You and your tap: Easily extracted minerals by water treatment. Depending on the location of your home various minerals can affect your supply of drinks. Occasionally the taste of your tap water can be slightly bad, or you may find substances buildup on your cooking utensils or in your home plumbing. Water treatment may improve these circumstances but understanding some of the common causes of these problems is helpful first.Have a look at Greenfield Water Solutions for more info on this.
Hydrogen sulphide gas is a common cause of a smell or taste reminiscent of rotten eggs when supplied by a well in your house. Normally underground bacteria which occur naturally form the gas. Neither the bacteria nor the gas itself are harmful to the human body, although in rare instances they may suggest that the source has been polluted with sewage. If this is the case then the pipes should be promptly inspected because this is a significant health risk. For most cases there are no health hazards, but the bacteria can cause a accumulation of slime in the pipes after long periods of time, causing subsequent blockage or corrosion. Depending on the amount of hydrogen sulfide in the supply, various types of water treatment may be used to kill the offending bacteria at their source or on the journey into your home.
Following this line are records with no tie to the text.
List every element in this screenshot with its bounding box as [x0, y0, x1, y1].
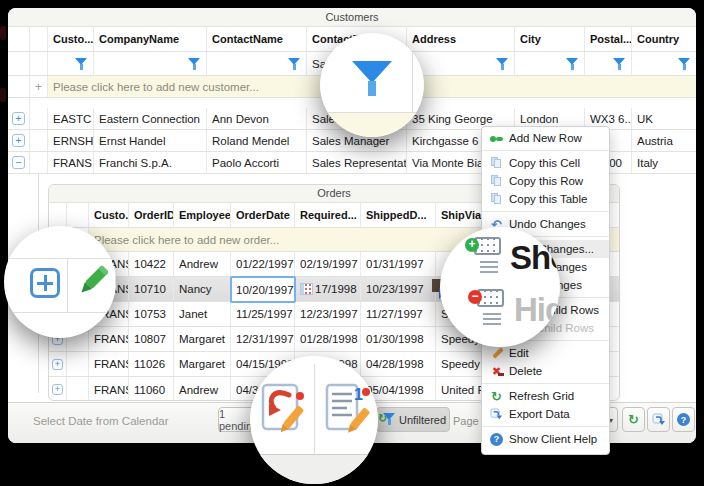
cell-customer-id[interactable]: FRANS	[89, 327, 129, 351]
background-artifact	[0, 88, 6, 102]
menu-item-export-data[interactable]: Export Data	[482, 405, 609, 423]
cell-employee[interactable]: Margaret	[174, 352, 231, 376]
cell-company-name[interactable]: Eastern Connection	[94, 108, 207, 129]
cell-employee[interactable]: Janet	[174, 302, 231, 326]
row-indicator-cell	[67, 377, 89, 401]
filter-contact-name[interactable]	[207, 52, 307, 75]
cell-order-id[interactable]: 11026	[129, 352, 174, 376]
header-contact-name[interactable]: ContactName	[207, 26, 307, 51]
cell-shipped-date[interactable]: 11/27/1997	[361, 302, 436, 326]
filter-icon[interactable]	[288, 58, 301, 70]
header-company-name[interactable]: CompanyName	[94, 26, 207, 51]
cell-order-date[interactable]: 01/22/1997	[231, 252, 295, 276]
menu-item-delete[interactable]: ✖Delete	[482, 362, 609, 380]
filter-company-name[interactable]	[94, 52, 207, 75]
header-indicator-column	[30, 26, 48, 51]
menu-item-copy-row[interactable]: Copy this Row	[482, 172, 609, 190]
filter-customer-id[interactable]	[48, 52, 94, 75]
header-postal-code[interactable]: Postal...	[585, 26, 632, 51]
addrow-indicator-cell: +	[30, 76, 48, 97]
header-country[interactable]: Country	[632, 26, 696, 51]
filter-refresh-icon: ↻	[380, 413, 395, 426]
cell-order-id[interactable]: 10807	[129, 327, 174, 351]
cell-customer-id[interactable]: EASTC	[48, 108, 94, 129]
cell-order-id[interactable]: 10710	[129, 277, 174, 301]
header-shipped-date[interactable]: ShippedD...	[361, 202, 436, 227]
cell-required-date[interactable]: 02/19/1997	[295, 252, 361, 276]
calendar-icon[interactable]	[300, 283, 313, 295]
cell-country[interactable]: Austria	[632, 130, 696, 151]
cell-customer-id[interactable]: FRANS	[48, 152, 94, 173]
export-icon	[652, 413, 666, 427]
cell-shipped-date[interactable]: 01/31/1997	[361, 252, 436, 276]
add-row-icon	[490, 134, 503, 143]
expand-icon[interactable]: +	[52, 359, 63, 370]
header-customer-id[interactable]: Custo...	[48, 26, 94, 51]
cell-customer-id[interactable]: FRANS	[89, 352, 129, 376]
cell-required-date[interactable]: 12/23/1997	[295, 302, 361, 326]
magnified-show-rows-icon: +	[465, 237, 501, 275]
menu-item-copy-cell[interactable]: Copy this Cell	[482, 154, 609, 172]
cell-contact-name[interactable]: Paolo Accorti	[207, 152, 307, 173]
header-order-id[interactable]: OrderID	[129, 202, 174, 227]
refresh-grid-button[interactable]: ↻	[622, 407, 645, 432]
cell-order-id[interactable]: 11060	[129, 377, 174, 401]
filter-icon[interactable]	[678, 58, 691, 70]
help-button[interactable]: ?	[672, 407, 695, 432]
cell-customer-id[interactable]: ERNSH	[48, 130, 94, 151]
cell-shipped-date[interactable]: 04/28/1998	[361, 352, 436, 376]
cell-company-name[interactable]: Franchi S.p.A.	[94, 152, 207, 173]
filter-address[interactable]	[407, 52, 515, 75]
cell-employee[interactable]: Andrew	[174, 252, 231, 276]
header-order-date[interactable]: OrderDate	[231, 202, 295, 227]
filter-icon[interactable]	[613, 58, 626, 70]
row-expand-cell[interactable]: −	[8, 152, 30, 173]
filter-icon[interactable]	[496, 58, 509, 70]
cell-contact-name[interactable]: Roland Mendel	[207, 130, 307, 151]
order-date-edit-cell[interactable]: 10/20/1997	[230, 276, 296, 303]
header-address[interactable]: Address	[407, 26, 515, 51]
cell-employee[interactable]: Nancy	[174, 277, 231, 301]
menu-item-copy-table[interactable]: Copy this Table	[482, 190, 609, 208]
cell-required-date[interactable]: 01/28/1998	[295, 327, 361, 351]
magnified-hide-rows-icon: −	[468, 289, 504, 327]
row-expand-cell[interactable]: +	[49, 377, 67, 401]
menu-item-show-client-help[interactable]: ?Show Client Help	[482, 430, 609, 448]
cell-contact-name[interactable]: Ann Devon	[207, 108, 307, 129]
cell-order-id[interactable]: 10753	[129, 302, 174, 326]
cell-contact-title[interactable]: Sales Representative	[307, 152, 407, 173]
menu-item-refresh-grid[interactable]: ↻Refresh Grid	[482, 387, 609, 405]
cell-customer-id[interactable]: FRANS	[89, 377, 129, 401]
menu-item-add-new-row[interactable]: Add New Row	[482, 129, 609, 147]
header-required-date[interactable]: Required...	[295, 202, 361, 227]
cell-order-date[interactable]: 12/31/1997	[231, 327, 295, 351]
cell-shipped-date[interactable]: 01/30/1998	[361, 327, 436, 351]
expand-icon[interactable]: +	[12, 134, 25, 147]
row-expand-cell[interactable]: +	[8, 108, 30, 129]
collapse-icon[interactable]: −	[12, 156, 25, 169]
header-customer-id[interactable]: Custo...	[89, 202, 129, 227]
cell-order-date[interactable]: 11/25/1997	[231, 302, 295, 326]
expand-icon[interactable]: +	[52, 384, 63, 395]
cell-required-date[interactable]: 17/1998	[295, 277, 361, 301]
cell-order-id[interactable]: 10422	[129, 252, 174, 276]
cell-employee[interactable]: Margaret	[174, 327, 231, 351]
row-expand-cell[interactable]: +	[8, 130, 30, 151]
export-data-button[interactable]	[647, 407, 670, 432]
header-employee-id[interactable]: EmployeeID	[174, 202, 231, 227]
filter-icon[interactable]	[566, 58, 579, 70]
filter-city[interactable]	[515, 52, 585, 75]
cell-company-name[interactable]: Ernst Handel	[94, 130, 207, 151]
cell-country[interactable]: Italy	[632, 152, 696, 173]
filter-postal-code[interactable]	[585, 52, 632, 75]
cell-employee[interactable]: Andrew	[174, 377, 231, 401]
unfiltered-button[interactable]: ↻ Unfiltered	[376, 407, 450, 432]
cell-country[interactable]: UK	[632, 108, 696, 129]
filter-icon[interactable]	[75, 58, 88, 70]
header-city[interactable]: City	[515, 26, 585, 51]
cell-shipped-date[interactable]: 10/23/1997	[361, 277, 436, 301]
row-expand-cell[interactable]: +	[49, 352, 67, 376]
filter-country[interactable]	[632, 52, 696, 75]
expand-icon[interactable]: +	[12, 112, 25, 125]
filter-icon[interactable]	[188, 58, 201, 70]
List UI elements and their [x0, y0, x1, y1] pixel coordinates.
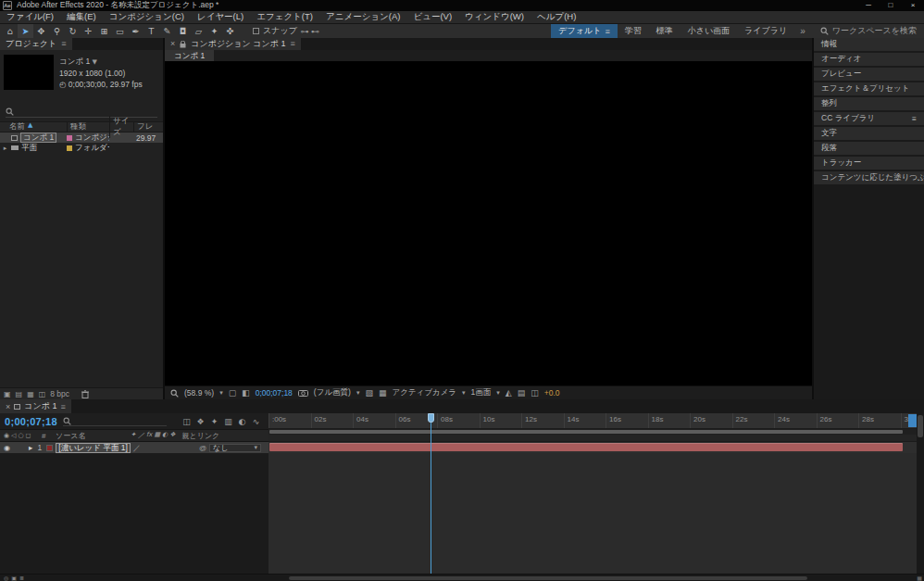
menu-item[interactable]: 編集(E) — [60, 11, 103, 23]
layer-duration-bar[interactable] — [269, 443, 903, 451]
caret-down-icon[interactable]: ▾ — [496, 389, 500, 397]
zoom-tool-icon[interactable]: ⚲ — [49, 24, 65, 38]
video-eye-icon[interactable]: ◉ — [4, 432, 9, 439]
composition-mini-flowchart-icon[interactable]: ◫ — [181, 417, 193, 426]
viewer-tab[interactable]: コンポ 1 — [165, 50, 214, 61]
panel-menu-icon[interactable]: ≡ — [60, 402, 65, 411]
pixel-aspect-icon[interactable]: ◭ — [506, 388, 512, 398]
home-icon[interactable]: ⌂ — [2, 24, 18, 38]
column-layer-number[interactable]: # — [42, 432, 53, 440]
frame-blend-icon[interactable]: ▦ — [154, 431, 160, 440]
workspace-search[interactable]: ワークスペースを検索 — [820, 25, 924, 37]
timeline-vertical-scrollbar[interactable] — [917, 413, 924, 574]
tab-timeline-comp[interactable]: × コンポ 1 ≡ — [0, 399, 71, 413]
panel-menu-icon[interactable]: ≡ — [290, 38, 294, 50]
parent-pickwhip-icon[interactable]: @ — [199, 444, 206, 452]
workspace-tab[interactable]: ライブラリ ≡ — [737, 24, 794, 38]
shape-tool-icon[interactable]: ▭ — [112, 24, 128, 38]
roto-brush-tool-icon[interactable]: ✦ — [206, 24, 222, 38]
panel-menu-icon[interactable]: ≡ — [61, 38, 66, 50]
project-row-composition[interactable]: コンポ 1 コンポジション 29.97 — [0, 133, 163, 143]
draft-3d-icon[interactable]: ❖ — [194, 417, 206, 426]
tab-composition[interactable]: × コンポジション コンポ 1 ≡ — [165, 38, 301, 50]
column-name[interactable]: 名前 ▲ — [0, 121, 67, 133]
resize-grip-icon[interactable]: ▦ — [917, 575, 924, 581]
flowchart-button-icon[interactable]: ◫ — [531, 388, 539, 398]
expander-icon[interactable]: ▸ — [2, 145, 8, 152]
caret-down-icon[interactable]: ▾ — [356, 389, 360, 397]
toggle-switches-icon[interactable]: ≣ — [19, 575, 24, 581]
playhead-line[interactable] — [431, 413, 431, 574]
column-parent-link[interactable]: 親とリンク — [182, 431, 220, 441]
horizontal-scrollbar-thumb[interactable] — [289, 576, 807, 580]
project-row-folder[interactable]: ▸ 平面 フォルダー — [0, 143, 163, 153]
column-size[interactable]: サイズ — [109, 116, 133, 138]
menu-item[interactable]: レイヤー(L) — [191, 11, 250, 23]
pen-tool-icon[interactable]: ✒ — [128, 24, 144, 38]
snap-option-icon[interactable]: ⊶ — [301, 27, 309, 36]
snap-checkbox[interactable] — [253, 28, 259, 34]
minimize-button[interactable]: ─ — [857, 0, 880, 11]
work-area-range[interactable] — [269, 430, 903, 434]
item-name[interactable]: 平面 — [21, 143, 37, 154]
item-name[interactable]: コンポ 1 — [20, 133, 56, 143]
caret-down-icon[interactable]: ▾ — [462, 389, 466, 397]
workspace-overflow-icon[interactable]: » — [794, 26, 811, 36]
frame-blending-icon[interactable]: ▥ — [222, 417, 234, 426]
project-settings-icon[interactable]: ◫ — [39, 390, 46, 398]
graph-editor-icon[interactable]: ∿ — [250, 417, 262, 426]
puppet-pin-tool-icon[interactable]: ✜ — [222, 24, 238, 38]
current-time-display[interactable]: 0;00;07;18 — [256, 388, 293, 398]
hide-shy-layers-icon[interactable]: ✦ — [208, 417, 220, 426]
timeline-search-field[interactable] — [63, 416, 167, 426]
collapsed-panel-header[interactable]: CC ライブラリ ≡ — [814, 112, 924, 125]
trash-icon[interactable] — [81, 390, 89, 398]
workspace-menu-icon[interactable]: ≡ — [605, 27, 609, 36]
safe-margins-icon[interactable]: ▢ — [229, 388, 237, 398]
close-button[interactable]: × — [902, 0, 924, 11]
quality-switch-icon[interactable]: ／ — [133, 443, 141, 453]
workspace-tab[interactable]: 標準 ≡ — [649, 24, 681, 38]
3d-layer-icon[interactable]: ❖ — [169, 431, 175, 440]
playhead-handle[interactable] — [428, 413, 434, 423]
transparency-grid-icon[interactable]: ▦ — [379, 388, 387, 398]
time-navigator-end[interactable] — [908, 414, 917, 427]
resolution-value[interactable]: (フル画質) — [314, 387, 351, 398]
project-search-field[interactable] — [6, 106, 157, 118]
lock-icon[interactable]: ◻ — [26, 432, 31, 439]
menu-item[interactable]: ビュー(V) — [406, 11, 458, 23]
layer-expander-icon[interactable]: ▸ — [29, 443, 32, 452]
panel-menu-icon[interactable]: ≡ — [912, 114, 917, 123]
toggle-modes-icon[interactable]: ▣ — [11, 575, 17, 581]
collapsed-panel-header[interactable]: 段落 ≡ — [814, 142, 924, 155]
collapsed-panel-header[interactable]: 情報 ≡ — [814, 38, 924, 51]
audio-icon[interactable]: ◁ — [11, 432, 16, 439]
eraser-tool-icon[interactable]: ▱ — [191, 24, 206, 38]
current-time-display[interactable]: 0;00;07;18 — [5, 416, 57, 427]
caret-down-icon[interactable]: ▾ — [219, 389, 223, 397]
new-folder-icon[interactable]: ▤ — [16, 390, 23, 398]
layer-row[interactable]: ◉ ▸ 1 [濃いレッド 平面 1] ／ @ なし ▾ — [0, 442, 268, 453]
tab-project[interactable]: プロジェクト ≡ — [0, 38, 72, 50]
menu-item[interactable]: ウィンドウ(W) — [458, 11, 531, 23]
column-source-name[interactable]: ソース名 — [56, 431, 128, 441]
scrollbar-thumb[interactable] — [918, 415, 923, 437]
brush-tool-icon[interactable]: ✎ — [159, 24, 175, 38]
shy-icon[interactable]: ✦ — [131, 431, 136, 440]
collapsed-panel-header[interactable]: 文字 ≡ — [814, 127, 924, 140]
expand-layers-icon[interactable]: ◎ — [4, 575, 8, 581]
collapsed-panel-header[interactable]: トラッカー ≡ — [814, 157, 924, 170]
workspace-tab[interactable]: 学習 ≡ — [618, 24, 649, 38]
hand-tool-icon[interactable]: ✥ — [33, 24, 49, 38]
menu-item[interactable]: コンポジション(C) — [103, 11, 191, 23]
zoom-value[interactable]: (58.9 %) — [184, 388, 214, 398]
layer-name[interactable]: [濃いレッド 平面 1] — [56, 443, 130, 453]
column-type[interactable]: 種類 — [67, 121, 109, 133]
effects-fx-icon[interactable]: fx — [146, 431, 153, 440]
menu-item[interactable]: エフェクト(T) — [250, 11, 319, 23]
snapshot-camera-icon[interactable] — [298, 389, 308, 397]
menu-item[interactable]: ファイル(F) — [0, 11, 60, 23]
region-of-interest-icon[interactable]: ▧ — [365, 388, 373, 398]
close-tab-icon[interactable]: × — [6, 402, 10, 411]
motion-blur-switch-icon[interactable]: ◐ — [162, 431, 168, 440]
If you live on or around farmland, nitrates could affect what you’re drinking. Nitrates are naturally occurring substances contained in the soil which are important for growing plants. These are not toxic to the human body, in limited quantities. Nevertheless, nitrates are present in fertilizer at high levels, so nitrates will find their way down to your home from fertilized land through the underground source. If this is the case, water treatment can be a good, and often necessary, idea for your supply. Although influencing adults needs high levels of nitrates, studies indicate that babies and children are at particular risk. Remember that nitrates are doorless and tasteless, and when ingested they are difficult to detect.
Calcium deposits may often be present in what you are drinking for those who live in a rocky environment. Although calcium is a common mineral found in springs and rivers, some areas such as limestone and marble that are nearby rocks may have excessive levels of calcium.